Crushing Pills for a Feeding Tube
If you’re administering crushed medication through a nasogastric or gastric feeding tube, the process requires more precision. Crush the pill into a fine powder, then suspend it in water. The tube should be flushed with 15 to 30 mL of water before and after administration to prevent clogging and ensure the full dose reaches the stomach.
If you need to give multiple medications through a tube, administer them one at a time. Flush with 5 to 10 mL of water between each drug. Mixing crushed medications together in a single solution creates unpredictable interactions and stability problems. Some drugs should be followed immediately by enteral feeding to ensure proper absorption.
Reducing Drug Loss and Contamination
The biggest practical concerns when crushing pills at home are losing medication in the device and cross-contaminating between drugs. To minimize both:
- Use disposable pouches or bags when available. They capture more powder and eliminate the risk of residue from a previous pill.
- Clean reusable crushers thoroughly between medications. Warm water and a small brush work well for getting powder out of grooves.
- Crush one medication at a time. Combining pills before crushing makes it impossible to separate them if something goes wrong.
- Administer immediately after crushing. The longer crushed powder sits exposed, the more it can absorb moisture or degrade.
For people who handle medications professionally or crush pills for others regularly, some drugs are classified as hazardous and can pose risks through skin contact or inhalation of dust during crushing. Certain chemotherapy drugs and hormonal medications fall into this category. If you’re a caregiver crushing pills for someone else and you’re unsure whether a medication requires protective gloves or a mask, your pharmacist can check whether it appears on the NIOSH hazardous drug list.

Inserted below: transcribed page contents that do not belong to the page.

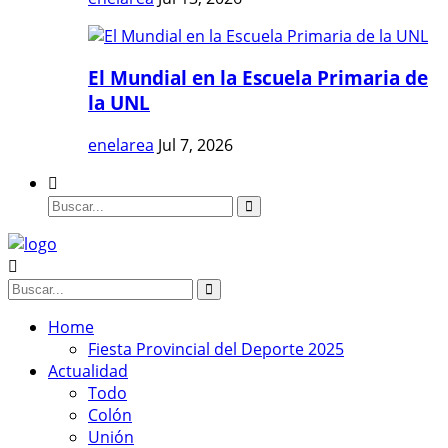
El Mundial en la Escuela Primaria de
la UNL
enelarea
Jul 7, 2026
Home
Fiesta Provincial del Deporte 2025
Actualidad
Todo
Colón
Unión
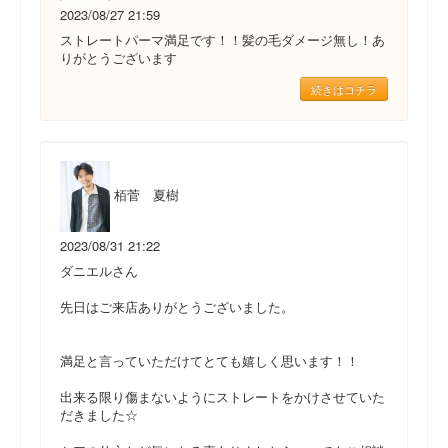
2023/08/27 21:59
ストレートパーマ満足です！！髪の毛ダメージ無し！あ
りがとうございます
続きはコチラ
栢菅 夏樹
2023/08/31 21:22
ダニエルさん
先日はご来店ありがとうございました。
満足と言っていただけてとても嬉しく思います！！
出来る限り傷まないようにストレートをかけさせていた
だきました☆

When a Liquid Form Is the Better Option
If you or someone you care for has difficulty swallowing pills regularly, crushing every dose gets tedious and introduces room for error. Many common medications are available in liquid, chewable, or orally disintegrating tablet forms. These alternatives eliminate the guesswork around drug loss, stability, and whether a particular pill is safe to crush. Your pharmacist can check whether a liquid version of your medication exists, and in some cases a compounding pharmacy can prepare one.